One last problem that needed to be solved was handling security. In Synapse/WSO2 ESB, security is handled by Apache Rampart, which runs as an Axis2 module that intercepts the messages before they hit the mediation engine. So on-demand parsing at the mediation engine doesn’t work in this scenario. We need to parse the messages before Rampart intercepts them. We solved this issue by introducing a new smart handler to the Axis2 handler chain, which intercepts every message and performs an early parse if security is engaged on the flow. The same solution can be extended to support other modules that require parsing message payload in the Axis2 handler chain.
The reason I decided to compile this blog is because WSO2 folks just released WSO2 ESB 4.6. And this release is based on the new model I’ve described here. Pass-through transport is what the users now get by default. The WSO2 team has also published some performance figures that clearly indicate what the new design is capable of. It turns out the latest release of WSO2 ESB outperforms all the major open source ESB vendors by a significant margin. This release also comes with a new XSLT mediator (Fast XSLT) that operates on the top of the pass-through model of the underlying transport and a new streaming XPath implementation based on Antlr.
The next step of this effort would be to get these improvements integrated into the Apache Synapse code base. This work is already underway and you can monitor its progress through SYNAPSE-913 and SYNAPSE-920.
10 comments:
Great post Hiranya.. clearly an amazing article..
Hiranya, this is an excellent post. This is like a gospel on the design of the pass-through transport, and I would recommend this to anyone who wants to understand it in detail. Not only that; this blog is also a good case study on software design in general, because you clearly articulates both the high level design, and also the challenges faced and how they were overcome in the design process.
As always, this is yet another great post by Hiranya. This again demonstrates your ability of explaining complex matters in simple terms which can be understood by average people like me :) I listened to many conversations about new PT transport but this is the best explanation I came across.

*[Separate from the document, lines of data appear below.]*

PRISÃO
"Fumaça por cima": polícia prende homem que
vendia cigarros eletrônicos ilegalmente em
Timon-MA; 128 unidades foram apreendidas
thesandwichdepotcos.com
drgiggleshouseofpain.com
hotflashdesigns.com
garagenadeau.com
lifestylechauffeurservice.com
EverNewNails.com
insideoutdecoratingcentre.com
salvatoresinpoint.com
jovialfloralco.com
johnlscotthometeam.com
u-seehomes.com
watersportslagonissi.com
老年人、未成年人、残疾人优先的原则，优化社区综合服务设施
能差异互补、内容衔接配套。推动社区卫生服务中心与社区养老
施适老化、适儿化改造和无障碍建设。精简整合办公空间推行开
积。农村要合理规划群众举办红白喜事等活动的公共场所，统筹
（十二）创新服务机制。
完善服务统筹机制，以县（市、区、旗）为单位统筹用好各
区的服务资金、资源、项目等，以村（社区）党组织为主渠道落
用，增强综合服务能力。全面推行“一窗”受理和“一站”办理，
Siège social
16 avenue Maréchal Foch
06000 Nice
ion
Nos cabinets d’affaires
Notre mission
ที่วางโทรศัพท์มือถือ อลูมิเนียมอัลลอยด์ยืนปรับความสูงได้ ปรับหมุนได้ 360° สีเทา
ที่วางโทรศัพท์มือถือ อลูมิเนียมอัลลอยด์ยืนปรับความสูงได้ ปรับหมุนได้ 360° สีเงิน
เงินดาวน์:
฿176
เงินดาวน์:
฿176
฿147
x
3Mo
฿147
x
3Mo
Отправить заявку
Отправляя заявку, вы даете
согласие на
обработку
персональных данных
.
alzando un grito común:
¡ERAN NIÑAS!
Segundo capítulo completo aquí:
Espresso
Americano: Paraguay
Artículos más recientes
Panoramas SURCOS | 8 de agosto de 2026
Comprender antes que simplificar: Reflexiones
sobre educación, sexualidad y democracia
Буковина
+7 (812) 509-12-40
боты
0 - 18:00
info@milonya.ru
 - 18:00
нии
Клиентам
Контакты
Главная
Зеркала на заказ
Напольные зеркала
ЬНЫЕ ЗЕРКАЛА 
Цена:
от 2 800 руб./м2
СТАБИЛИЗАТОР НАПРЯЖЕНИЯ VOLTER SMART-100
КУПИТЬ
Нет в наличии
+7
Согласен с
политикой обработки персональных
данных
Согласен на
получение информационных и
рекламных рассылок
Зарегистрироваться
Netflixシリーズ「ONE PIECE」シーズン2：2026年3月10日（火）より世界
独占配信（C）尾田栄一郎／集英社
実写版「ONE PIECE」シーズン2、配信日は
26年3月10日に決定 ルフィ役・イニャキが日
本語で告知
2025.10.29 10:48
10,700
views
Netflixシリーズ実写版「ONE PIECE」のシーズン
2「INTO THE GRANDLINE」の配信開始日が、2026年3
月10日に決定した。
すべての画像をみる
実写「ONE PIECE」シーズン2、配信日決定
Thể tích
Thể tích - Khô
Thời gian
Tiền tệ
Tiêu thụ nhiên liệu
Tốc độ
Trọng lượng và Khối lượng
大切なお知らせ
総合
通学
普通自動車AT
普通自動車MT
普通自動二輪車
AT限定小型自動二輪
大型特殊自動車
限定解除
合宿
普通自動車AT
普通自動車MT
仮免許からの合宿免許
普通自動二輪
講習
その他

Finally found a great explanation about the new Transport.
As my other colleagues said this is an awesome post and very informative. BW I'm hijacking few diagrams and content for my WSO2CON-2013 talk from this :).
It is very clear and hope your more blogs.
This blog was very helpfull for us. There are no such kind of blog for ESB Pass Through.
Great post. Thanks so much for writing this blog post.
Great post !!!. Thank you so much for writing this blog post.
As every one said, Thank you very very much for posting this excellent article. This gave me a clear overview on not only pass through but also the message flow in NHTTP. I think with having this back ground knowledge on PT, any one who face problems when using PT which has carbon knowledge , will be able to dig in to the source and fix it.